(Collected data)
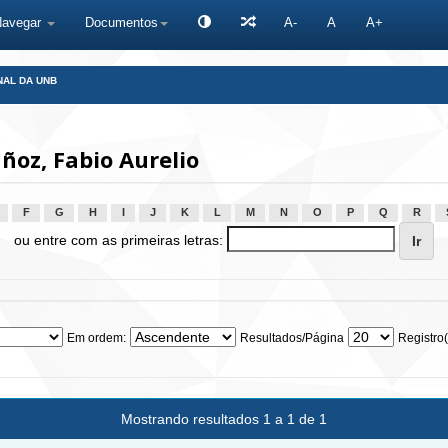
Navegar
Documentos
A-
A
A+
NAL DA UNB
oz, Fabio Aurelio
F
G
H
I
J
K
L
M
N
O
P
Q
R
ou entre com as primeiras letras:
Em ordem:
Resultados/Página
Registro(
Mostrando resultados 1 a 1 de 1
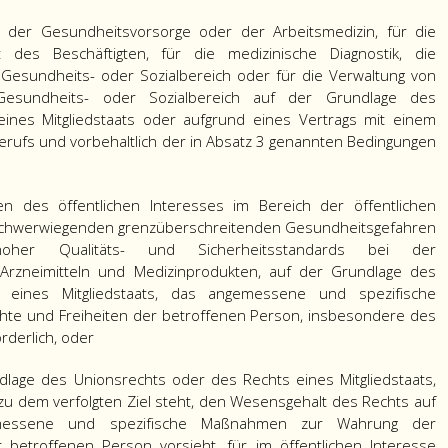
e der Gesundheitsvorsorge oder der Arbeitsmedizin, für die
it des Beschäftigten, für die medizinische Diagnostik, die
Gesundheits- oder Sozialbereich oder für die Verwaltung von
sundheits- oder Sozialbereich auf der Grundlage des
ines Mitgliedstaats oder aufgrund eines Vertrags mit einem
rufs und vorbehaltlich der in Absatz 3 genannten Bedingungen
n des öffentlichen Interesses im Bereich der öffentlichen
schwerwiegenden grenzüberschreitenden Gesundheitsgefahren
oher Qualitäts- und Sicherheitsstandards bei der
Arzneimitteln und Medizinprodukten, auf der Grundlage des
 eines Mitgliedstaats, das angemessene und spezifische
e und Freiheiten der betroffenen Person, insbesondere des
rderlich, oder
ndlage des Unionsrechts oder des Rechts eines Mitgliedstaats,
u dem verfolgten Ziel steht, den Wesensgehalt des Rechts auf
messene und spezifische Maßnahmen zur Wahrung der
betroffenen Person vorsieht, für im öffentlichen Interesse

AIM OF THE EXERCISE:
Go through the data above and print exactly the lines from its first line through the line holding "e der Gesundheitsvorsorge", both included, leaving pictures aside.

SOLUTION TO THE EXERCISE:
Navegar
Documentos
A-
A
A+
NAL DA UNB
oz, Fabio Aurelio
F
G
H
I
J
K
L
M
N
O
P
Q
R
ou entre com as primeiras letras:
Em ordem:
Resultados/Página
Registro(
Mostrando resultados 1 a 1 de 1
e der Gesundheitsvorsorge oder der Arbeitsmedizin, für die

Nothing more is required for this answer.